#### [Entries supplied]

**********

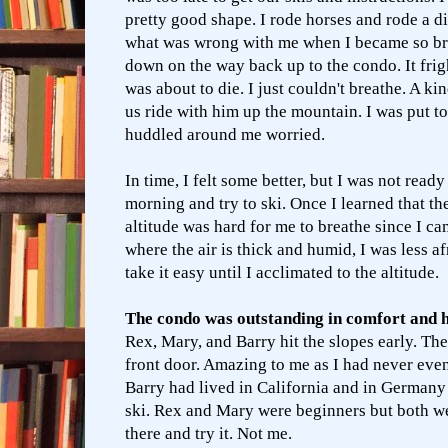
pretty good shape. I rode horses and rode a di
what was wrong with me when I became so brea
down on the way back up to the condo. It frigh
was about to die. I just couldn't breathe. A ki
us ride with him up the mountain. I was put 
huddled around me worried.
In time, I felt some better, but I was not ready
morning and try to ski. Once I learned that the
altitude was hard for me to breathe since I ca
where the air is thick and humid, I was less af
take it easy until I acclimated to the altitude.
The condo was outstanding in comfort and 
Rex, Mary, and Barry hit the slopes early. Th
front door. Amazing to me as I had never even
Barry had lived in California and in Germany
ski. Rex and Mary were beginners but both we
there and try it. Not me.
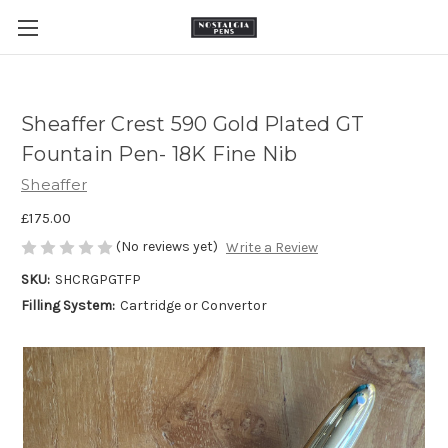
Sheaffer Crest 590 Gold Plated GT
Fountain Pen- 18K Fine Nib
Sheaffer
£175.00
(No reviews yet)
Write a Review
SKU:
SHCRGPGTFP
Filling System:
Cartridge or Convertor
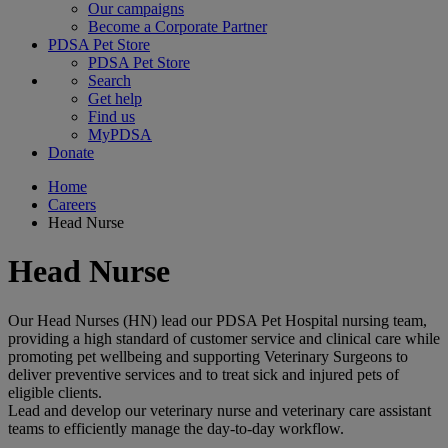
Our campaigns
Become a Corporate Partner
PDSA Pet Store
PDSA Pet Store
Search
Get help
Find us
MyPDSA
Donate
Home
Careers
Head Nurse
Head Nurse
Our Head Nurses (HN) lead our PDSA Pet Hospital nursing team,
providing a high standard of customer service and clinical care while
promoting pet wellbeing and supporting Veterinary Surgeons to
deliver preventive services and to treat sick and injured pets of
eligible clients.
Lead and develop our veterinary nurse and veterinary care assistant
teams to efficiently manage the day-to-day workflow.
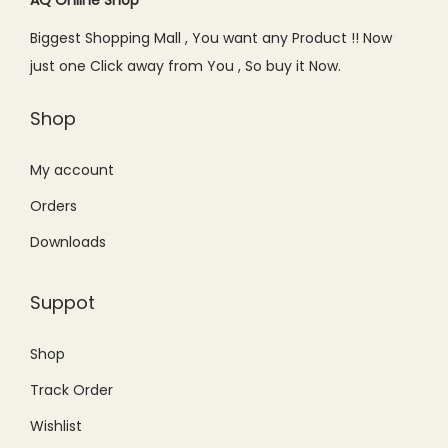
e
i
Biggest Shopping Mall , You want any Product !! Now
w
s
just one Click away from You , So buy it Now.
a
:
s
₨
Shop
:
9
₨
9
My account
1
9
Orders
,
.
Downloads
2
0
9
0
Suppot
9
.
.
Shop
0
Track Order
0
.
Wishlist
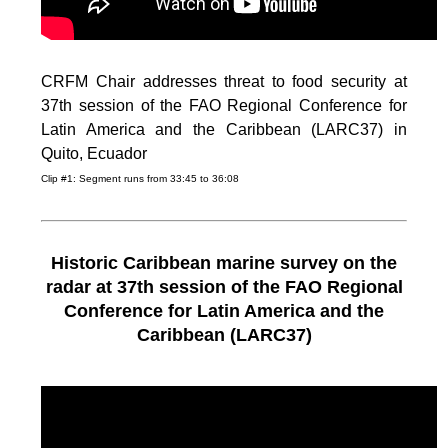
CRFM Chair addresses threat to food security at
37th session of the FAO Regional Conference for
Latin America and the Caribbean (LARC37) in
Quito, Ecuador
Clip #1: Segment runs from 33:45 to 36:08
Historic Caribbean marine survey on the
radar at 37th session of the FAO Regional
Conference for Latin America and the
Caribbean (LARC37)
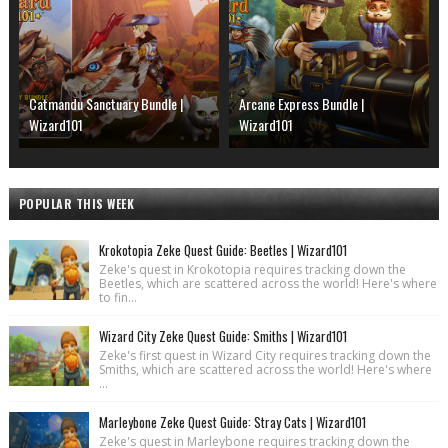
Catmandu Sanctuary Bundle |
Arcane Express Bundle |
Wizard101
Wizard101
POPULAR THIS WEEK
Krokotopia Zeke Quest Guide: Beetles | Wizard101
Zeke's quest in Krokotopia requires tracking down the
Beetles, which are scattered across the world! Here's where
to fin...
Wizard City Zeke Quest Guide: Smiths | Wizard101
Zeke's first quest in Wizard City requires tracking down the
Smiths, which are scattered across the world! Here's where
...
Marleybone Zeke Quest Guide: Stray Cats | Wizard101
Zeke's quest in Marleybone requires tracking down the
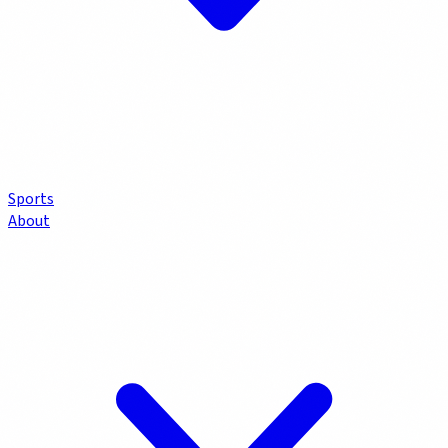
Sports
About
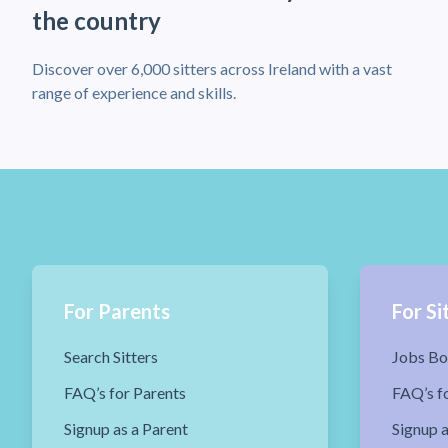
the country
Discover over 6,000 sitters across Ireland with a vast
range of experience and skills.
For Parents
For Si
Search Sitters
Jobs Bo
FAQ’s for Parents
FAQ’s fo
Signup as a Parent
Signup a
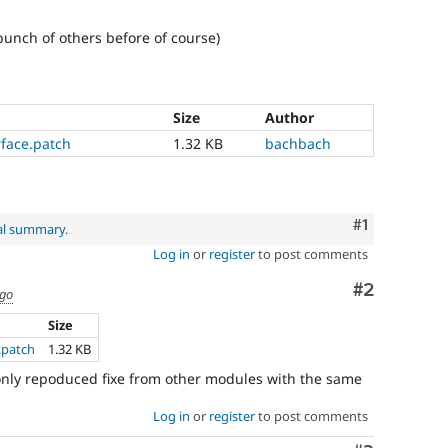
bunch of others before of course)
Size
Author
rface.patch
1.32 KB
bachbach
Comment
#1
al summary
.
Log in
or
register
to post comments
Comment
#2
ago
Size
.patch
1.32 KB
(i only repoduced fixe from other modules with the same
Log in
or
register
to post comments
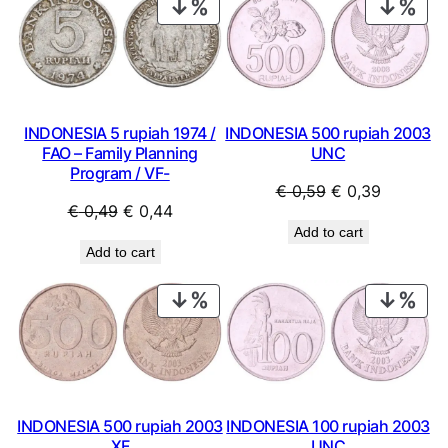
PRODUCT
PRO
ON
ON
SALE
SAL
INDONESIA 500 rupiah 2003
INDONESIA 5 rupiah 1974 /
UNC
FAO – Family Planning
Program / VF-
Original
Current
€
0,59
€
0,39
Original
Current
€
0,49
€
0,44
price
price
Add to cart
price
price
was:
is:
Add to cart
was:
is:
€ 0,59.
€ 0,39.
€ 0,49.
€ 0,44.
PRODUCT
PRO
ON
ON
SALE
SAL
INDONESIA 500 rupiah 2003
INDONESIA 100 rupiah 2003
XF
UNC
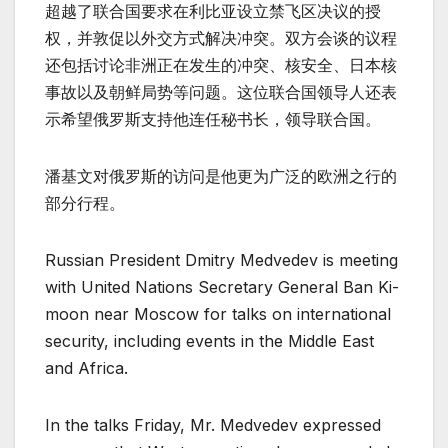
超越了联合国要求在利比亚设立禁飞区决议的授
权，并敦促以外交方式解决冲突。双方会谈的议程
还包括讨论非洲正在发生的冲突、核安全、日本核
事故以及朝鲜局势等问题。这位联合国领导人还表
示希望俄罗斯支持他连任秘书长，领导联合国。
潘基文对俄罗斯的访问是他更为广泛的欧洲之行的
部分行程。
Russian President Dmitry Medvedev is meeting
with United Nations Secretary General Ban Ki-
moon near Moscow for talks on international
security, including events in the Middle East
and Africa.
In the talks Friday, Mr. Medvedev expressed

**********

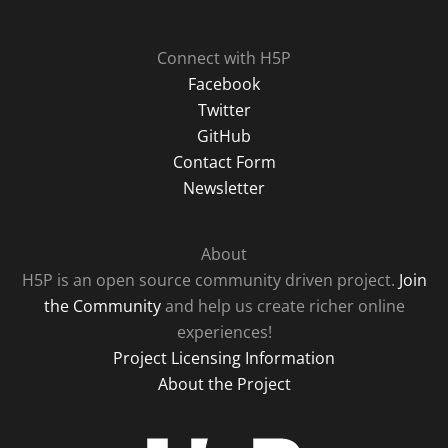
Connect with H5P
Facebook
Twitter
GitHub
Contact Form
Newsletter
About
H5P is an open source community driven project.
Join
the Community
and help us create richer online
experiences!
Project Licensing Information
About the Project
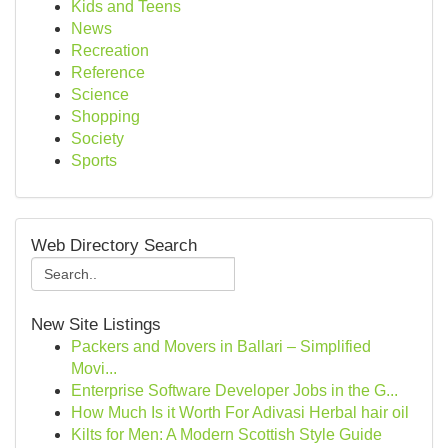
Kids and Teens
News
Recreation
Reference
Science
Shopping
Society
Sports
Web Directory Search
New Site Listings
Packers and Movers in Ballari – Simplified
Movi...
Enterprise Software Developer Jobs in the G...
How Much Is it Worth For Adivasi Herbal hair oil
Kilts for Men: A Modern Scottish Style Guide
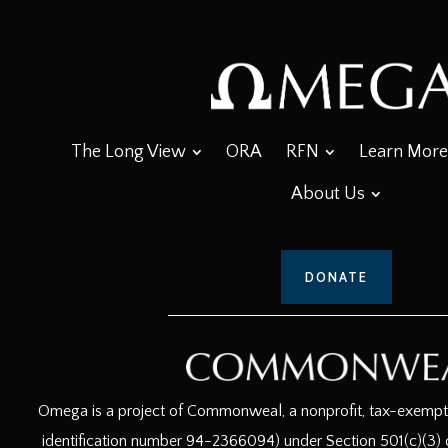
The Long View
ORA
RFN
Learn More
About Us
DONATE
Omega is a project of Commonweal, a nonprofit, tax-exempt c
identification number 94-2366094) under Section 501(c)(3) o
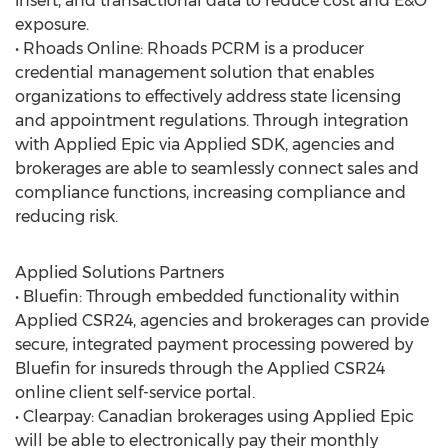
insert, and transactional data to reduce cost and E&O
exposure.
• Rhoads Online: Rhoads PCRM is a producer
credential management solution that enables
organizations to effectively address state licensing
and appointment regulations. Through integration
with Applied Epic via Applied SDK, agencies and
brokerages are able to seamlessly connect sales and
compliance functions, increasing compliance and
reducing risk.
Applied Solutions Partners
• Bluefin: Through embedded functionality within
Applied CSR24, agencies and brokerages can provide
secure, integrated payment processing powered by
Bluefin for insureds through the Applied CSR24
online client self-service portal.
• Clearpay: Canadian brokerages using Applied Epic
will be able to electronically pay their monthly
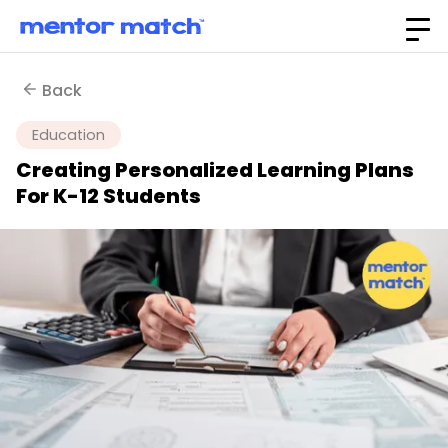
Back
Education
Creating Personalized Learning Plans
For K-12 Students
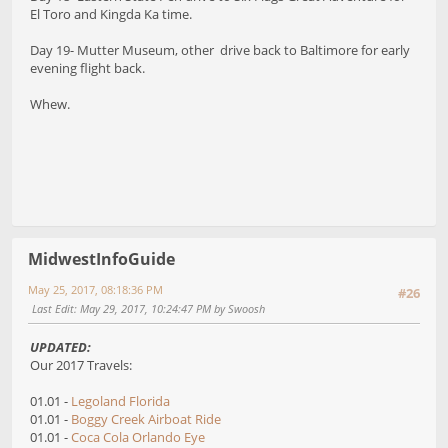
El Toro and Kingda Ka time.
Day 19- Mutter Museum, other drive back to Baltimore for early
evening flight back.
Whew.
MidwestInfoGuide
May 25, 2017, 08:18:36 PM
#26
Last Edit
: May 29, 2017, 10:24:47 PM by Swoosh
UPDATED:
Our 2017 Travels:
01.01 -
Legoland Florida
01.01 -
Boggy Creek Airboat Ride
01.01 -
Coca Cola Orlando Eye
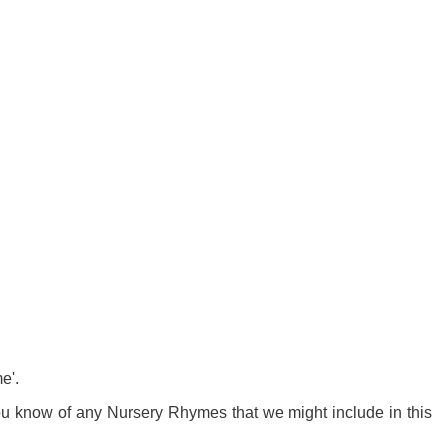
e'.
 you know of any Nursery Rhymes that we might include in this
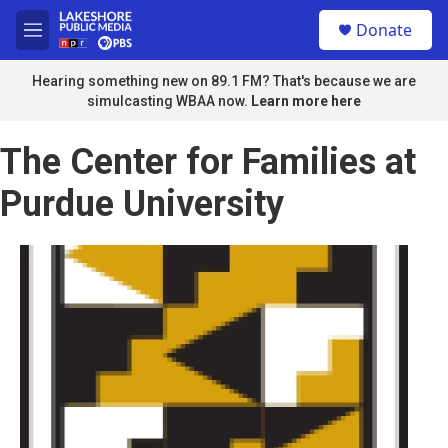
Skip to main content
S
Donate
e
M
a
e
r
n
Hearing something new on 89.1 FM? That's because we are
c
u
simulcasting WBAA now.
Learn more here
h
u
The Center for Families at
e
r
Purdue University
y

**********

#### [Description of the task]
Starting at the line with "Biggest Shopping Mall" in the entries above, write out every line exactly until the line with "Wizard City Zeke" has been written. Include no pictures and nothing more.

#### [Solution to the exercise]
Biggest Shopping Mall , You want any Product !! Now
w
s
just one Click away from You , So buy it Now.
a
:
s
₨
Shop
:
9
₨
9
My account
1
9
Orders
,
.
Downloads
2
0
9
0
Suppot
9
.
.
Shop
0
Track Order
0
.
Wishlist
CRFM Chair addresses threat to food security at
37th session of the FAO Regional Conference for
Latin America and the Caribbean (LARC37) in
Quito, Ecuador
Clip #1: Segment runs from 33:45 to 36:08
Historic Caribbean marine survey on the
radar at 37th session of the FAO Regional
Conference for Latin America and the
Caribbean (LARC37)
Catmandu Sanctuary Bundle |
Arcane Express Bundle |
Wizard101
Wizard101
POPULAR THIS WEEK
Krokotopia Zeke Quest Guide: Beetles | Wizard101
Zeke's quest in Krokotopia requires tracking down the
Beetles, which are scattered across the world! Here's where
to fin...
Wizard City Zeke Quest Guide: Smiths | Wizard101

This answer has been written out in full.